### YOUR OBJECTIVE
Leave out every line that comes before the one containing "制服がnewにゃんこ星にあるので", and reproduce the rest of the listing below exactly, through its last line.

### GIVEN ENTRIES
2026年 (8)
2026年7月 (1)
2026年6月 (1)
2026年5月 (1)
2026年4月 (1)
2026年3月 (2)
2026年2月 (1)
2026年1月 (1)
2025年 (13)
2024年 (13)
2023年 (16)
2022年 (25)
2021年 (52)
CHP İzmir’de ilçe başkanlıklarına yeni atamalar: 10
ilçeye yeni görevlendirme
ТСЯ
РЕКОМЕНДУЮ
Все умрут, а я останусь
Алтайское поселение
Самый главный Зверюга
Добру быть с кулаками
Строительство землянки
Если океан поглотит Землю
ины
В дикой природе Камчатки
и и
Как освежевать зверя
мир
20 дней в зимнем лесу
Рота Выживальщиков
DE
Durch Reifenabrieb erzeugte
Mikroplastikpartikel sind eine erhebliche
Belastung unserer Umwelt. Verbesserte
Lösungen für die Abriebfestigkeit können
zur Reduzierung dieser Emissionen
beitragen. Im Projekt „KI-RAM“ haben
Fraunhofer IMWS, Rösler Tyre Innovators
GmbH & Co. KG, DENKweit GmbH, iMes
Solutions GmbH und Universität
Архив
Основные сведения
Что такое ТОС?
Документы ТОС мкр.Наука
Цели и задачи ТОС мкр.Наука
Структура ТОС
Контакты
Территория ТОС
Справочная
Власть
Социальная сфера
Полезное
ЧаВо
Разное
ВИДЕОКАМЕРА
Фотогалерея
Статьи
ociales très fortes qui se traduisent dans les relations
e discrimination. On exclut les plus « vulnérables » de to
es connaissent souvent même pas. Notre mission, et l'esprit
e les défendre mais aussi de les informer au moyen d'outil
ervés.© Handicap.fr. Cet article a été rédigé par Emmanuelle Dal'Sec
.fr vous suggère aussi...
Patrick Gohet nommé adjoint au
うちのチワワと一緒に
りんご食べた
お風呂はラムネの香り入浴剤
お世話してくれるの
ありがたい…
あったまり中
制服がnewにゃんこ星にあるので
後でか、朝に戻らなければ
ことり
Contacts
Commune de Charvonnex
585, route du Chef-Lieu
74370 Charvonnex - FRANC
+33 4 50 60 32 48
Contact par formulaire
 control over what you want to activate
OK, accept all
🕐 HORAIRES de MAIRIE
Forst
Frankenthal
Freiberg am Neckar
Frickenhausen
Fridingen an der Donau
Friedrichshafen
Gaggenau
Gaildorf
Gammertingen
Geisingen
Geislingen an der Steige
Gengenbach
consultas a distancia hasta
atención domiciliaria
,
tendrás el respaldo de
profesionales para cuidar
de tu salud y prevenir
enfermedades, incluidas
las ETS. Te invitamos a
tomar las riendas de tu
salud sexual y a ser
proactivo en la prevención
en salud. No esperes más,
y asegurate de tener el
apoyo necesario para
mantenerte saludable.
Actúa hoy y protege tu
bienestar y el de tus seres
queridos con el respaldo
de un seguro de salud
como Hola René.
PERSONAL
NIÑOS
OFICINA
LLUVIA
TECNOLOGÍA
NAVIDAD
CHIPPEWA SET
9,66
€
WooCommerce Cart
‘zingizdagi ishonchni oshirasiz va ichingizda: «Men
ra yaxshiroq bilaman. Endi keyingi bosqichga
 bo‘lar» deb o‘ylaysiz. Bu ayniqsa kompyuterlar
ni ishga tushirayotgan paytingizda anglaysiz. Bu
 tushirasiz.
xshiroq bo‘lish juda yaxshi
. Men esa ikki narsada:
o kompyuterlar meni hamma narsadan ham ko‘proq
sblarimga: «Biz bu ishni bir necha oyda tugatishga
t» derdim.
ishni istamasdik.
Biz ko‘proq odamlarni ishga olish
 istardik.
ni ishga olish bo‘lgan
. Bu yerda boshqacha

### EXERCISE ANSWER
制服がnewにゃんこ星にあるので
後でか、朝に戻らなければ
ことり
Contacts
Commune de Charvonnex
585, route du Chef-Lieu
74370 Charvonnex - FRANC
+33 4 50 60 32 48
Contact par formulaire
 control over what you want to activate
OK, accept all
🕐 HORAIRES de MAIRIE
Forst
Frankenthal
Freiberg am Neckar
Frickenhausen
Fridingen an der Donau
Friedrichshafen
Gaggenau
Gaildorf
Gammertingen
Geisingen
Geislingen an der Steige
Gengenbach
consultas a distancia hasta
atención domiciliaria
,
tendrás el respaldo de
profesionales para cuidar
de tu salud y prevenir
enfermedades, incluidas
las ETS. Te invitamos a
tomar las riendas de tu
salud sexual y a ser
proactivo en la prevención
en salud. No esperes más,
y asegurate de tener el
apoyo necesario para
mantenerte saludable.
Actúa hoy y protege tu
bienestar y el de tus seres
queridos con el respaldo
de un seguro de salud
como Hola René.
PERSONAL
NIÑOS
OFICINA
LLUVIA
TECNOLOGÍA
NAVIDAD
CHIPPEWA SET
9,66
€
WooCommerce Cart
‘zingizdagi ishonchni oshirasiz va ichingizda: «Men
ra yaxshiroq bilaman. Endi keyingi bosqichga
 bo‘lar» deb o‘ylaysiz. Bu ayniqsa kompyuterlar
ni ishga tushirayotgan paytingizda anglaysiz. Bu
 tushirasiz.
xshiroq bo‘lish juda yaxshi
. Men esa ikki narsada:
o kompyuterlar meni hamma narsadan ham ko‘proq
sblarimga: «Biz bu ishni bir necha oyda tugatishga
t» derdim.
ishni istamasdik.
Biz ko‘proq odamlarni ishga olish
 istardik.
ni ishga olish bo‘lgan
. Bu yerda boshqacha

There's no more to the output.